You’re not real, I thought. You are a character in a sitcom or something. I’m being punk’d. You cannot be real!”
And then I thought, You don’t see nonsense like this in other countries.
I have been fantasizing lately about fleeing the country and visiting some really awesometastic place. Not like Bengali or Bora Bora (although I have friends who went to Bora Bora and let me tell you, the photos were pretty freaking awesometastic). No, what I’m craving is something more “oldest established.” London. Paris. Rome. Florence. Prague.
Yeah, I’m mostly limiting my fantasies to Europe, I guess. But I think I want to go somewhere that I have an image of in my head, as opposed to some totally new place where I don’t know what to expect. I mean part of the fantasy is the idea that it could actually come true, right?
I’ve been to Paris. Before I went, I had told several people at varying times that I would generally like to spend my money traveling to different places rather than returning to the same place. It was a big part of the reason I had repeatedly told my friends in Melbourne that I couldn’t come back to Australia before I’d done some more globetrotting. When I returned from France, I promptly told everyone (except my friends in Melbourne) that I had lied. I wanted to go back to Paris as soon as possible. I know it’s obvious and trite and, like, soooo 1900s, but it’s true. I fell in love with that city and I didn’t get a ton of time to explore it, so I have to go back and finish my unfinished business.
I want to go to London. I used to not really be enamored of London at all… I didn’t really care if I saw it or not. But now I want to go, and I can’t really say why. The accents are cute. What? It’s all I got. That and the stone structures everywhere.
Even when the rioting broke out, I still sat at work and deliberated and decided I would rather be there than in a basement. I knew the unrest had gotten bad when the postcard my sister had sent from London several weeks ago threw itself off my refrigerator door two nights ago. When even the stationery is in an uproar, there’s a problem. And you have to be impressed by the solidarity.

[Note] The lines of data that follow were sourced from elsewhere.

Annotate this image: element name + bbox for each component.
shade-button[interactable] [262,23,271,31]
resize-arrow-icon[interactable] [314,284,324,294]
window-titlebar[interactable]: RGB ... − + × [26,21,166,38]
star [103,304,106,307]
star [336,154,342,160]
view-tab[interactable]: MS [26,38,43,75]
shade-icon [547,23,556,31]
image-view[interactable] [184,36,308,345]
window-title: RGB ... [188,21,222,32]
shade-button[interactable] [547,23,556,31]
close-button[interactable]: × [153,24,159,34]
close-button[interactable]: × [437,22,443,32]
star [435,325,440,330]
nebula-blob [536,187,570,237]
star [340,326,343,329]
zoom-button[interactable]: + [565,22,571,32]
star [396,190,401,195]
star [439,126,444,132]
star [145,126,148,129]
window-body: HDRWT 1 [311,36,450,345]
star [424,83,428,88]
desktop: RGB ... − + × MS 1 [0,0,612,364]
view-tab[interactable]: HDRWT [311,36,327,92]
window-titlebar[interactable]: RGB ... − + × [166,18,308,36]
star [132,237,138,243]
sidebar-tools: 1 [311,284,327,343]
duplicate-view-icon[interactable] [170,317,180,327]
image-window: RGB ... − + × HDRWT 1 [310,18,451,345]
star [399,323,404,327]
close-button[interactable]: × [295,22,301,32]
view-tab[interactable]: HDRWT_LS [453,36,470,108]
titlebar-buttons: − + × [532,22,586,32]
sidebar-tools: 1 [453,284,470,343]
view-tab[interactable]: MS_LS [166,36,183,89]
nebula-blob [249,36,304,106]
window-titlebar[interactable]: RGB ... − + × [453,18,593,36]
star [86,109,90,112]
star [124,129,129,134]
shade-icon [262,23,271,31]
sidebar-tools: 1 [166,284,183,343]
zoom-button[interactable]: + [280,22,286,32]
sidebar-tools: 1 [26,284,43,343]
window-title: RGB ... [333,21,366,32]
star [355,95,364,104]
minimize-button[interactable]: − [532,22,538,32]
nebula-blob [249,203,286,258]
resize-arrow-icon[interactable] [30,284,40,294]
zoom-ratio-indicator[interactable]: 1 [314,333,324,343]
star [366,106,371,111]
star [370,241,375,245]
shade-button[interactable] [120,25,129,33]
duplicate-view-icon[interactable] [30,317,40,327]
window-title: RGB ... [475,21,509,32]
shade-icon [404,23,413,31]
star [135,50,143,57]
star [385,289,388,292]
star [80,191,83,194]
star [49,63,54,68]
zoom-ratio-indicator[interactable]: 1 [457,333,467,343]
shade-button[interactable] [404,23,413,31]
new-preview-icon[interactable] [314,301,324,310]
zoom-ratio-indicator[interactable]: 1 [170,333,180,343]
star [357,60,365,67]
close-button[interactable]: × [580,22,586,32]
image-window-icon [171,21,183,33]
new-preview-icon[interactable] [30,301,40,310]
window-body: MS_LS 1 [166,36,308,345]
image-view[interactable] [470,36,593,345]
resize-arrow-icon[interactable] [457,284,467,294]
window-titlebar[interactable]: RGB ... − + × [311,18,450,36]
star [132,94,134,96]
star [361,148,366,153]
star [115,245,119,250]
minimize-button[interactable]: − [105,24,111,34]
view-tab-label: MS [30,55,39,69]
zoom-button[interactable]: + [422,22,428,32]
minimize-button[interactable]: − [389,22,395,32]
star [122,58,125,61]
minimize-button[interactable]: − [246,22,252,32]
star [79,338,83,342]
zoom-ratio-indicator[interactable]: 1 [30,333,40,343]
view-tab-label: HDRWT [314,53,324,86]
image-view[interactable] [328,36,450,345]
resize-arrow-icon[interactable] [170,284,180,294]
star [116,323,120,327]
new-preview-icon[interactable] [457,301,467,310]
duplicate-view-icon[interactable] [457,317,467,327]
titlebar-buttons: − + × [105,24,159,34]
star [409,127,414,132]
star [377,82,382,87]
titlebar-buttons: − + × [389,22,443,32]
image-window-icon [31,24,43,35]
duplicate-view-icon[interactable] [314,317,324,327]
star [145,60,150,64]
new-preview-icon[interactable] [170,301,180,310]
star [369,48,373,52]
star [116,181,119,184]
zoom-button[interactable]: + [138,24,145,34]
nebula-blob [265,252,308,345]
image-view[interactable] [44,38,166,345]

When I bent over and picked it up, I looked at the collage of photos of the city and sighed.
I want to go to Italy. One of my coworkers just returned and had all these great stories about randomness that happened while he and his family were there. They just jaunted up to Castel Gandolfo from Rome one day and wound up being blessed by the pope. They got lost in Venice. How great does that sound? To get lost in Venice? It’s hard to care that you’re lost when you don’t really know where you are to begin with. They ventured into neighborhoods and found hardware stores and markets and I kind of hate my coworker now.
Then I came home and I watched back-to-back episodes of Anthony Bourdain: No Reservations, and one of them was in Rome, shot entirely in black and white. And now I want to go to Rome in black and white, please.
I realize that I was just in a pretty great place.
I’m ready to go to another great place now, thank you.
I don’t know what’s causing this craving for change and adventure. I’m a little bored, I admit, but that happens sometimes. I guess I’m restless, but that’s a motivator. It’s only been three weeks since my vacation. Most people would tell me to shut up. But apparently the Mickey Boat and getting out of the basement and walking down the street to find a guy screaming at his mother on a cell phone is not enough adventure for me.
At least if there was a guy screaming at his mother in France, it would sound nicer.
Now, for my lovely subscribers and/or commenters: the laptop works. You can imagine my relief when I closed my eyes and squished up my face and turned my head away while I hit the power button to find out what would happen. The lights came on, the little computer music played, and I swear, angels sang.